**Goal of the exercise**
From the listing below, return each line that includes "para".

····················

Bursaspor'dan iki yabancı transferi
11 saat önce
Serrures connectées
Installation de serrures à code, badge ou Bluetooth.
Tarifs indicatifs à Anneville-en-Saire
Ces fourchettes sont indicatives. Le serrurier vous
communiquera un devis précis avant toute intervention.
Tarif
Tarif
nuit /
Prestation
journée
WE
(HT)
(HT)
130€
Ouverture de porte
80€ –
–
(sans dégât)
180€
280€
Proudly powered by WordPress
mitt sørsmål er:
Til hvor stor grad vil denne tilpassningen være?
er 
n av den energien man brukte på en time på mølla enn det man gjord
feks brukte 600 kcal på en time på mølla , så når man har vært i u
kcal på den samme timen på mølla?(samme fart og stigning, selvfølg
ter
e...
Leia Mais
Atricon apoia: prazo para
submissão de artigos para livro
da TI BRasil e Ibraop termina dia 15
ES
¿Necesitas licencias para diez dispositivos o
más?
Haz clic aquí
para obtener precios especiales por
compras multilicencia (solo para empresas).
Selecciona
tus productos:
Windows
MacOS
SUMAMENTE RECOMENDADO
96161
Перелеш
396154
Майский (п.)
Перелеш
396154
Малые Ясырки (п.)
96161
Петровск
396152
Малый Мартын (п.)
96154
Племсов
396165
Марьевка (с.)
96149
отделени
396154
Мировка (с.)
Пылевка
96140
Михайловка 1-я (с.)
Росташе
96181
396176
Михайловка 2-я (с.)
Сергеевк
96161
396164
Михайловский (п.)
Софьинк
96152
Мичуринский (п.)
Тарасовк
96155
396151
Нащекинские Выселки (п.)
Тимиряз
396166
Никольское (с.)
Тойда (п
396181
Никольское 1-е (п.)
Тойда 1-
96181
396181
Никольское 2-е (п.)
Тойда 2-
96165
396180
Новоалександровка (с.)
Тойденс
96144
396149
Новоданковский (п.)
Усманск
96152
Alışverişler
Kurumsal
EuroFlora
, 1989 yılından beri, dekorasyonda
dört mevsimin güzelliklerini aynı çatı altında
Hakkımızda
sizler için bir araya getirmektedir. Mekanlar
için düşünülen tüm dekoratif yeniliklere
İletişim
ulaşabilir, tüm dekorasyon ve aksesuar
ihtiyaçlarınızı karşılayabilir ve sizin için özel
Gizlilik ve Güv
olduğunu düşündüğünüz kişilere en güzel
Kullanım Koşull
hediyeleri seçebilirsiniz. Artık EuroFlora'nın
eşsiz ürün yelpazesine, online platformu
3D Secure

····················

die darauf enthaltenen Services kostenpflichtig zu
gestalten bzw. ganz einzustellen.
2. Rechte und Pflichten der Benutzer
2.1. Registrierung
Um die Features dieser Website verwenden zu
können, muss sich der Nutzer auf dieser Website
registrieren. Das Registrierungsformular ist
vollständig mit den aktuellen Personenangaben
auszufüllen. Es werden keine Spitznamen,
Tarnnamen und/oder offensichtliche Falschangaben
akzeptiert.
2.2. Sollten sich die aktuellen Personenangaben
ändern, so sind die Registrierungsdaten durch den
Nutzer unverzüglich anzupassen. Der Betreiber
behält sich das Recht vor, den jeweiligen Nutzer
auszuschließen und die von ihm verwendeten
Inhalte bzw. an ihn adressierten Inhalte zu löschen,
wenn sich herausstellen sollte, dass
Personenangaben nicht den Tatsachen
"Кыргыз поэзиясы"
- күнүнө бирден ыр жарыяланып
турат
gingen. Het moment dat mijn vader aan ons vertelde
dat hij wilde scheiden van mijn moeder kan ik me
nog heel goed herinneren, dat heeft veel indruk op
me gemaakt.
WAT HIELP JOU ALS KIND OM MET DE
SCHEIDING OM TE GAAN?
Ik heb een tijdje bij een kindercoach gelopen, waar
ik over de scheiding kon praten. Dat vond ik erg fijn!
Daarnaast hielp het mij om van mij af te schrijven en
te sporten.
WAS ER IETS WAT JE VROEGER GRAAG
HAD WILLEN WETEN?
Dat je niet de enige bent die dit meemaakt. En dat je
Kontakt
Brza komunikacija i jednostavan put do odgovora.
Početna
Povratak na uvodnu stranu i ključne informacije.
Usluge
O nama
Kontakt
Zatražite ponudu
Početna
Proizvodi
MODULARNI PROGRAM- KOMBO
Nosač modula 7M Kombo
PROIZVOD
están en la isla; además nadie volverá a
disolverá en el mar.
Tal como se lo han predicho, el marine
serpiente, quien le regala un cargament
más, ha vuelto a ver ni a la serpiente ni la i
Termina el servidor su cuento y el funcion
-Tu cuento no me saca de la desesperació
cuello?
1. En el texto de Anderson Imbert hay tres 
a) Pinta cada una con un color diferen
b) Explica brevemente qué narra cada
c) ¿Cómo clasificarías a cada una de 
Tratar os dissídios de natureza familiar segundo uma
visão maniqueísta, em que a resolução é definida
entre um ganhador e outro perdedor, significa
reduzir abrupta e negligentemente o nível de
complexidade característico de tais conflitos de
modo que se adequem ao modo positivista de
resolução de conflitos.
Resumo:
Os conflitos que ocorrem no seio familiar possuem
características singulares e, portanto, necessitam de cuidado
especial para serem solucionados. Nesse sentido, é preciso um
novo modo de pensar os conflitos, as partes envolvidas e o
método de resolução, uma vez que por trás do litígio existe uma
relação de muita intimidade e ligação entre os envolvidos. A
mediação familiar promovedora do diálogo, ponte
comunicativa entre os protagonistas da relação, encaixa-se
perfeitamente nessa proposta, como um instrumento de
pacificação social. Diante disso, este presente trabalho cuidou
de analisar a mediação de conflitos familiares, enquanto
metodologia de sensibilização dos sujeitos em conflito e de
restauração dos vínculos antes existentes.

····················

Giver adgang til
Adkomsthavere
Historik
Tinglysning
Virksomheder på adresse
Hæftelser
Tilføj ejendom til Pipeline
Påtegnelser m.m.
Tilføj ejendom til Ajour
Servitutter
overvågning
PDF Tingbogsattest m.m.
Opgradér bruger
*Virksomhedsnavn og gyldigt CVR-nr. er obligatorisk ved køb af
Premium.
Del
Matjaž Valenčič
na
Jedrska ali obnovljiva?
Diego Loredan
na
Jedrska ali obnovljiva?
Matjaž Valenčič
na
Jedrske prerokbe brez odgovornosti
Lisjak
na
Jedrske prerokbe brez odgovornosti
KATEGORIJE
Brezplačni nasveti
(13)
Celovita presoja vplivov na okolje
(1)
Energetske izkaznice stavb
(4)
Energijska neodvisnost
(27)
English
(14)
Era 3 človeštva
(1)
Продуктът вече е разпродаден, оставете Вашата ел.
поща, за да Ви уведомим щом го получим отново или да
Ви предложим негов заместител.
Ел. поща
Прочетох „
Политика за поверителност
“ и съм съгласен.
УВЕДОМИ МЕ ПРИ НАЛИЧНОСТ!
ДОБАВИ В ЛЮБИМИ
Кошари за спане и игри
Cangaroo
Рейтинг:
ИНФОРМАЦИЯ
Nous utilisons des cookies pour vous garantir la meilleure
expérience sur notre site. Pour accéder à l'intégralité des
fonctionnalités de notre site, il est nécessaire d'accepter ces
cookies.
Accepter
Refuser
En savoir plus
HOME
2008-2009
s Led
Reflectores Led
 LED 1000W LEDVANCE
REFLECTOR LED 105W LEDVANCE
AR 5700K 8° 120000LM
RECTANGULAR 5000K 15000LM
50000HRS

····················

**Finished exercise**
Atricon apoia: prazo para
submissão de artigos para livro
¿Necesitas licencias para diez dispositivos o
para obtener precios especiales por
compras multilicencia (solo para empresas).
especial para serem solucionados. Nesse sentido, é preciso um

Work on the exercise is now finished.